> **What is needed**:
Copy each line of the data below in which the word "Ngân" can be found.

> **Data to examine**:

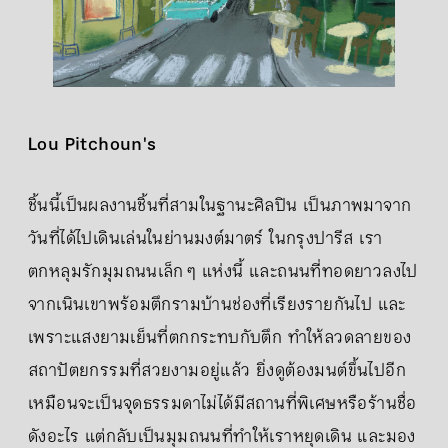
Lou Pitchoun's
ชิ้นนี้เป็นผลงานชิ้นที่สามในฐานะศิลปิน เป็นภาพมาจาก
วันที่ได้ไปเดินเล่นในย่านมงต์มาตร์ ในกรุงปารีส เรา
ตกหลุมรักมุมถนนเล็ก ๆ แห่งนี้ และถนนที่ทอดยาวลงไป
จากเนินเขาพร้อมตึกรามบ้านช่องที่เรียงรายกันไป และ
เพราะแสงยามเย็นที่ตกกระทบกับตึก ทำให้ลวดลายของ
สถาปัตยกรรมที่สวยงามอยู่แล้ว ยิ่งดูต้องมนต์ขึ้นไปอีก
เหมือนจะเป็นจุดธรรมดาไม่ได้มีสถานที่พิเศษหรือร้านชื่อ
ดังอะไร แต่กลับเป็นมุมถนนที่ทำให้เราหยุดเดิน และมอง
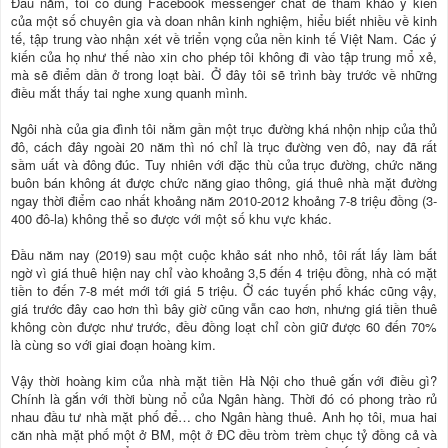
Đầu năm, tôi có dùng Facebook messenger chat để tham khảo ý kiến
của một số chuyên gia và doan nhân kinh nghiệm, hiểu biết nhiều về kinh
tế, tập trung vào nhận xét về triển vọng của nền kinh tế Việt Nam. Các ý
kiến của họ như thế nào xin cho phép tôi không đi vào tập trung mổ xẻ,
mà sẽ điểm dần ở trong loạt bài. Ở đây tôi sẽ trình bày trước về những
điều mắt thấy tai nghe xung quanh mình.
Ngôi nhà của gia đình tôi nằm gần một trục đường khá nhộn nhịp của thủ
đô, cách đây ngoài 20 năm thì nó chỉ là trục đường ven đô, nay đã rất
sầm uất và đông đúc. Tuy nhiên với đặc thù của trục đường, chức năng
buôn bán không át được chức năng giao thông, giá thuê nhà mặt đường
ngay thời điểm cao nhất khoảng năm 2010-2012 khoảng 7-8 triệu đồng (3-
400 đô-la) không thể so được với một số khu vực khác.
Đầu năm nay (2019) sau một cuộc khảo sát nho nhỏ, tôi rất lấy làm bất
ngờ vì giá thuê hiện nay chỉ vào khoảng 3,5 đến 4 triệu đồng, nhà có mặt
tiền to đến 7-8 mét mới tới giá 5 triệu. Ở các tuyến phố khác cũng vậy,
giá trước đây cao hơn thì bây giờ cũng vẫn cao hơn, nhưng giá tiền thuê
không còn được như trước, đều đồng loạt chỉ còn giữ được 60 đến 70%
là cùng so với giai đoạn hoàng kim.
Vậy thời hoàng kim của nhà mặt tiền Hà Nội cho thuê gắn với điều gì?
Chính là gắn với thời bùng nổ của Ngân hàng. Thời đó có phong trào rủ
nhau đầu tư nhà mặt phố để… cho Ngân hàng thuê. Anh họ tôi, mua hai
căn nhà mặt phố một ở BM, một ở ĐC đều tròm trèm chục tỷ đồng cả và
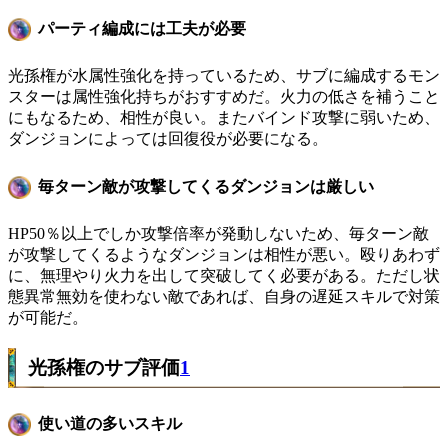
パーティ編成には工夫が必要
光孫権が水属性強化を持っているため、サブに編成するモン
スターは属性強化持ちがおすすめだ。火力の低さを補うこと
にもなるため、相性が良い。またバインド攻撃に弱いため、
ダンジョンによっては回復役が必要になる。
毎ターン敵が攻撃してくるダンジョンは厳しい
HP50％以上でしか攻撃倍率が発動しないため、毎ターン敵
が攻撃してくるようなダンジョンは相性が悪い。殴りあわず
に、無理やり火力を出して突破してく必要がある。ただし状
態異常無効を使わない敵であれば、自身の遅延スキルで対策
が可能だ。
光孫権のサブ評価
1
使い道の多いスキル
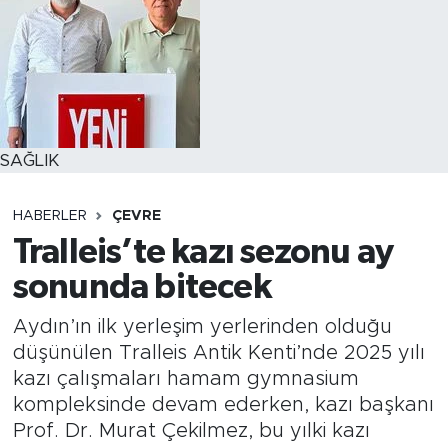
SAĞLIK
HABERLER
ÇEVRE
Tralleis’te kazı sezonu ay
sonunda bitecek
Aydın’ın ilk yerleşim yerlerinden olduğu
düşünülen Tralleis Antik Kenti’nde 2025 yılı
kazı çalışmaları hamam gymnasium
kompleksinde devam ederken, kazı başkanı
Prof. Dr. Murat Çekilmez, bu yılki kazı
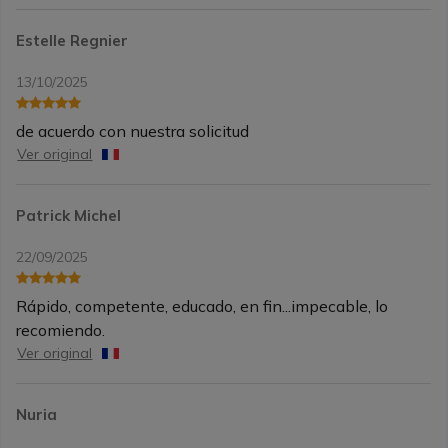
Estelle Regnier
13/10/2025
de acuerdo con nuestra solicitud
Ver original
Patrick Michel
22/09/2025
Rápido, competente, educado, en fin...impecable, lo
recomiendo.
Ver original
Nuria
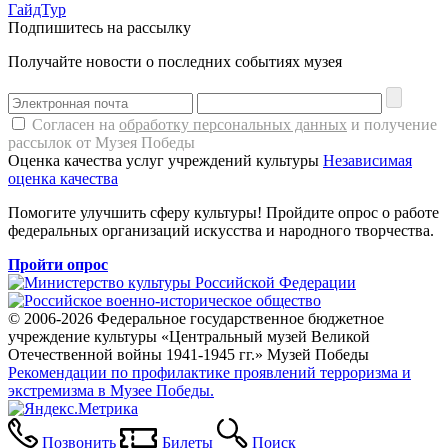
ГайдТур
Подпишитесь на рассылку
Получайте новости о последних событиях музея
Согласен на
обработку персональных данных
и получение
рассылок от Музея Победы
Оценка качества услуг учреждений культуры
Независимая
оценка качества
Помогите улучшить сферу культуры! Пройдите опрос о работе
федеральных организаций искусства и народного творчества.
Пройти опрос
© 2006-2026 Федеральное государственное бюджетное
учреждение культуры «Центральный музей Великой
Отечественной войны 1941-1945 гг.» Музей Победы
Рекомендации по профилактике проявлений терроризма и
экстремизма в Музее Победы.
Позвонить
Билеты
Поиск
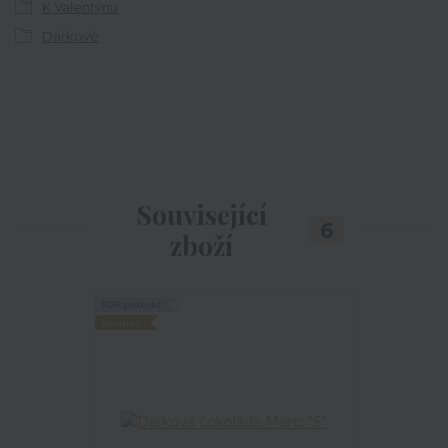
K Valentýnu
Dárkové
Související
6
zboží
TOP produkt
TOP produkt
Novinka
Novinka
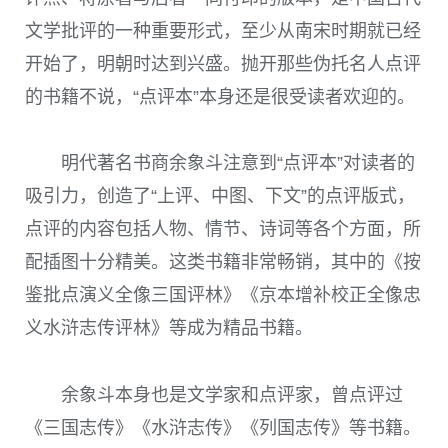
文学批评的一种重要形式，至少从南宋时期就已经
开始了，明朝时达到兴盛。抛开那些伪托名人点评
的书籍不说，“点评本”本身还是很受读者欢迎的。
明代著名书商余象斗注意到“点评本”对读者的
吸引力，创造了“上评、中图、下文”的点评版式，
点评的内容包括人物、情节、诗词等各个方面，所
配插图十分精美。这类书籍非常畅销，其中的《按
鉴批点演义全像三国评林》《京本增补校正全像忠
义水浒志传评林》等成为精品书籍。
余象斗本身也是文学家和点评家，曾点评过
《三国志传》《水浒志传》《列国志传》等书籍。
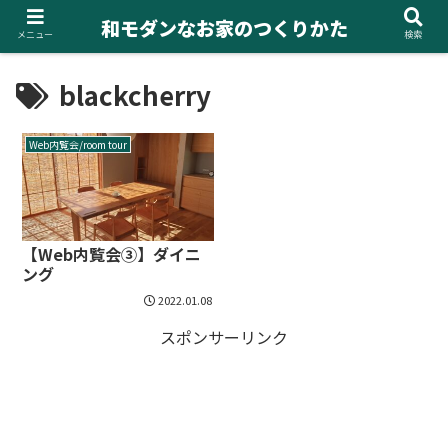
和モダンなお家のつくりかた
メニュー
検索
blackcherry
Web内覧会/room tour
【Web内覧会③】ダイニ
ング
2022.01.08
スポンサーリンク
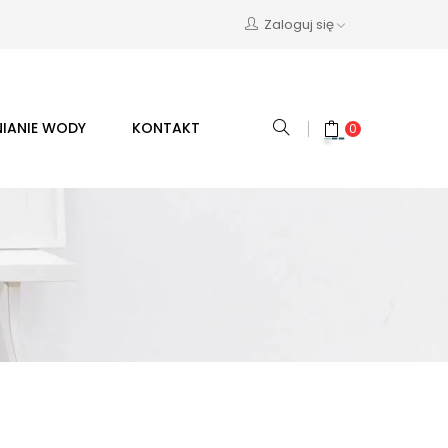
Zaloguj się
IANIE WODY
KONTAKT
0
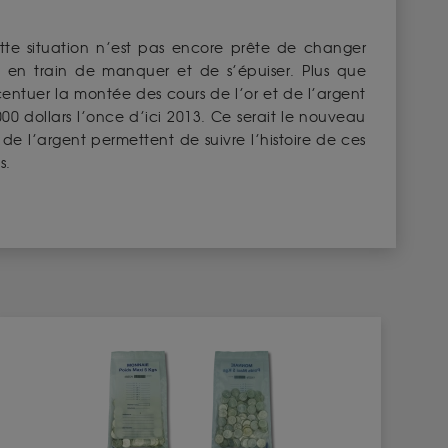
tte situation n’est pas encore prête de changer
nt en train de manquer et de s’épuiser. Plus que
centuer la montée des cours de l’or et de l’argent
000 dollars l’once d’ici 2013. Ce serait le nouveau
t de l’argent permettent de suivre l’histoire de ces
s.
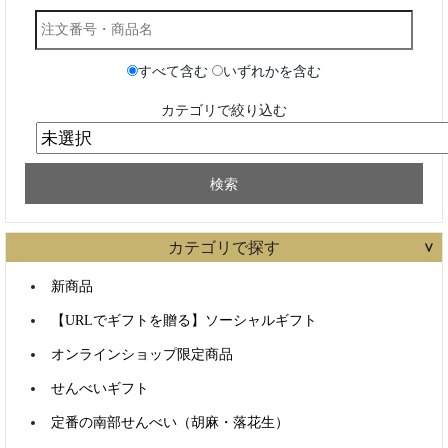
カテゴリで探す
新商品
【URLでギフトを贈る】ソーシャルギフト
オンラインショップ限定商品
せんべいギフト
定番の南部せんべい（胡麻・落花生）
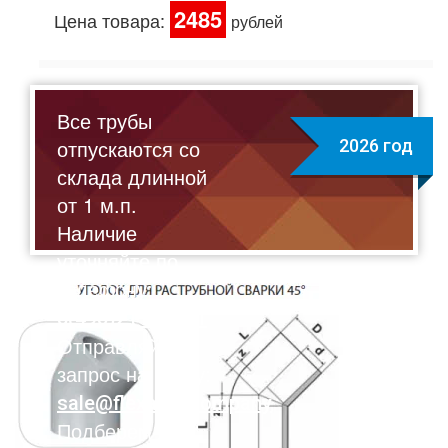
2485
Цена товара:
рублей
Все трубы
отпускаются со
2026 год
склада длинной
от 1 м.п.
Наличие
уточняйте по
телефону:
8(495)211-17-01
Отправляйте
запрос на почту:
sale@flexalen.company
Подберем для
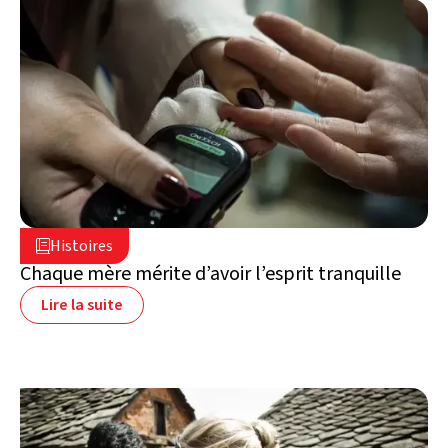
5 août 2026

Histoires

Liban
Chaque mère mérite d’avoir l’esprit tranquille
Lire la suite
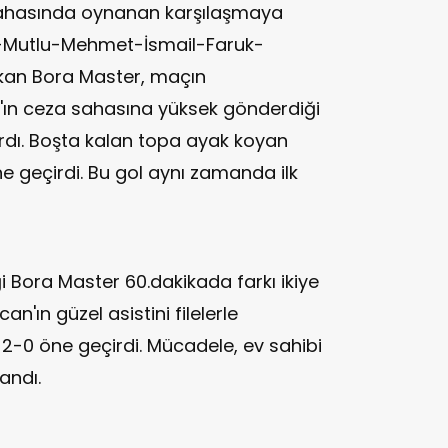
sahasında oynanan karşılaşmaya
-Mutlu-Mehmet-İsmail-Faruk-
çıkan Bora Master, maçın
ış'ın ceza sahasına yüksek gönderdiği
çırdı. Boşta kalan topa ayak koyan
ne geçirdi. Bu gol aynı zamanda ilk
i Bora Master 60.dakikada farkı ikiye
n'ın güzel asistini filelerle
 2-0 öne geçirdi. Mücadele, ev sahibi
andı.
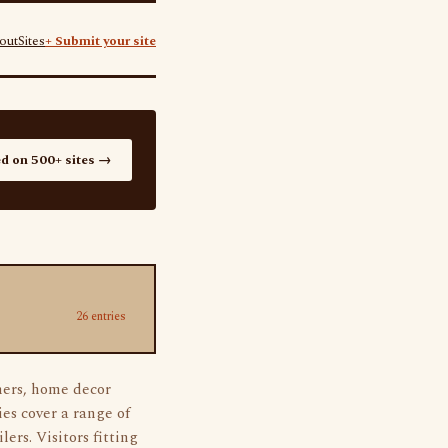
out
Sites
+ Submit your site
ed on 500+ sites →
26 entries
gners, home decor
es cover a range of
ers. Visitors fitting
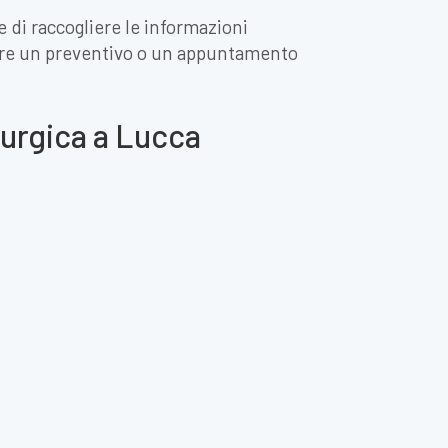
e di raccogliere le informazioni
dere un preventivo o un appuntamento
rurgica a Lucca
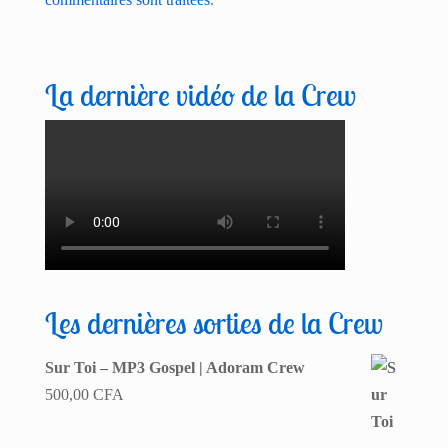
La dernière vidéo de la Crew
Les dernières sorties de la Crew
Sur Toi – MP3 Gospel | Adoram Crew
500,00
CFA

> **Reply**:
Chính là gắn với thời bùng nổ của Ngân hàng. Thời đó có phong trào rủ
nhau đầu tư nhà mặt phố để… cho Ngân hàng thuê. Anh họ tôi, mua hai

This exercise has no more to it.